Page-level text extractions:
---

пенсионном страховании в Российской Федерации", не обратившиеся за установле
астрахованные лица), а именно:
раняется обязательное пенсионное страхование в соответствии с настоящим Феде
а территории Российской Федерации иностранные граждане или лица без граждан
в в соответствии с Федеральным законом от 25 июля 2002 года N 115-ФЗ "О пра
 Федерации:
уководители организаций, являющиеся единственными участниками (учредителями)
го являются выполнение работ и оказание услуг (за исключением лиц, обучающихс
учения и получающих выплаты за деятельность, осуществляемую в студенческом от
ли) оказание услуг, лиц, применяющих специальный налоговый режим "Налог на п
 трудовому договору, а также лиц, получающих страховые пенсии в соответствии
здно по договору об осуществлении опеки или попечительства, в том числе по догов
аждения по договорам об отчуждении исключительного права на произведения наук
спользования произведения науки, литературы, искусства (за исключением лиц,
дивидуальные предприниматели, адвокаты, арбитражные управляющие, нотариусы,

---

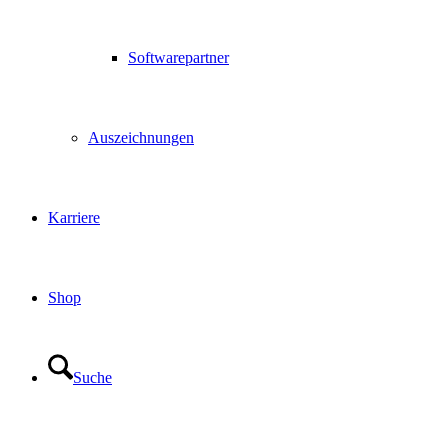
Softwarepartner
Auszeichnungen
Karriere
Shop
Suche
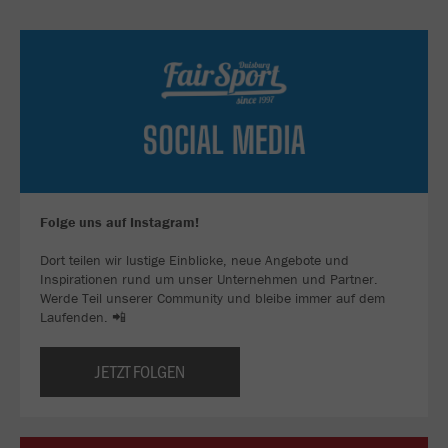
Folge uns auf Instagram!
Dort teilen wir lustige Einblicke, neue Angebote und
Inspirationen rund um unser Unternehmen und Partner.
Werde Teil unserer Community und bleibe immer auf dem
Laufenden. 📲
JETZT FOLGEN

---

- _Prompt_:
Find and copy each line above holding "оказание".

- _Expected output_:
го являются выполнение работ и оказание услуг (за исключением лиц, обучающихс
ли) оказание услуг, лиц, применяющих специальный налоговый режим "Налог на п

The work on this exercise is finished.